BOOK THE FOURTH: A TURNING
Chapter 1: Setting Traps (continued)

The bargeman stopped, and looked back.

'Plashwater Weir Mill Lock, T'otherest gov--er--nor--or--or--or!' cried Mr Riderhood, with his hands to his mouth.

The bargeman turned back. Approaching nearer and nearer, the bargeman became Bradley Headstone, in rough water-side second- hand clothing.

'Wish I may die,' said Riderhood, smiting his right leg, and laughing, as he sat on the grass, 'if you ain't ha' been a imitating me, T'otherest governor! Never thought myself so good-looking afore!'

Truly, Bradley Headstone had taken careful note of the honest man's dress in the course of that night-walk they had had together. He must have committed it to memory, and slowly got it by heart. It was exactly reproduced in the dress he now wore. And whereas, in his own schoolmaster clothes, he usually looked as if they were the clothes of some other man, he now looked, in the clothes of some other man or men, as if they were his own.

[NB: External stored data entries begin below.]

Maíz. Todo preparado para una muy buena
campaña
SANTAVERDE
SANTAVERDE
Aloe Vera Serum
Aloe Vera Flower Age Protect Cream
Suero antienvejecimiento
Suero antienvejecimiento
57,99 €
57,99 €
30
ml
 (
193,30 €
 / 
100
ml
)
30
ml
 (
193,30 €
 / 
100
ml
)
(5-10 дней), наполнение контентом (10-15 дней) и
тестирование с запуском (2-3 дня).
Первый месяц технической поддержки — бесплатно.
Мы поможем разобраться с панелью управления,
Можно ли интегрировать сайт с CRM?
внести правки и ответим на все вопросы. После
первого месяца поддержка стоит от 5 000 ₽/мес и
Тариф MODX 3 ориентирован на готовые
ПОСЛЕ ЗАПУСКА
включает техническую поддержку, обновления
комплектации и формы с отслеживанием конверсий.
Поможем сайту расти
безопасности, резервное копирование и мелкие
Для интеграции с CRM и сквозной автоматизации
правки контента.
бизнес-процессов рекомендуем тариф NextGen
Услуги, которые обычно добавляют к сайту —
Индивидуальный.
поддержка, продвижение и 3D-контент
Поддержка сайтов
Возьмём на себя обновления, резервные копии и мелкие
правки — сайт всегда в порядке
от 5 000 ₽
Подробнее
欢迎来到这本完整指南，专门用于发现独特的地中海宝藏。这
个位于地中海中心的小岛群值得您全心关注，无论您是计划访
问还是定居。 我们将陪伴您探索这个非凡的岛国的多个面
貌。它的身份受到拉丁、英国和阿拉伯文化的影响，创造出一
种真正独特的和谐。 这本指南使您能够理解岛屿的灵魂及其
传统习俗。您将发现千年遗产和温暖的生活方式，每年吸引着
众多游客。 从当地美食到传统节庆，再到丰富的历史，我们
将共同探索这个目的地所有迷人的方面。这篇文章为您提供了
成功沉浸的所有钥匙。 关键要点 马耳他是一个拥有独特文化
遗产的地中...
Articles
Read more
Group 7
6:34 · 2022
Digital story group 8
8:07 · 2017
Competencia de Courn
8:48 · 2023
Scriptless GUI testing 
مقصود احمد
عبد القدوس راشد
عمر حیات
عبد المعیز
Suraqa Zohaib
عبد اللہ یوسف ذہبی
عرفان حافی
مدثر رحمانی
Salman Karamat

'THIS your Lock?' said Bradley, whose surprise had a genuine air; 'they told me, where I last inquired, it was the third I should come to. This is only the second.'

'It's my belief, governor,' returned Riderhood, with a wink and shake of his head, 'that you've dropped one in your counting. It ain't Locks as YOU'VE been giving your mind to. No, no!'

As he expressively jerked his pointing finger in the direction the boat had taken, a flush of impatience mounted into Bradley's face, and he looked anxiously up the river.

'It ain't Locks as YOU'VE been a reckoning up,' said Riderhood, when the schoolmaster's eyes came back again. 'No, no!'

'What other calculations do you suppose I have been occupied with? Mathematics?'

'I never heerd it called that. It's a long word for it. Hows'ever, p'raps you call it so,' said Riderhood, stubbornly chewing his grass.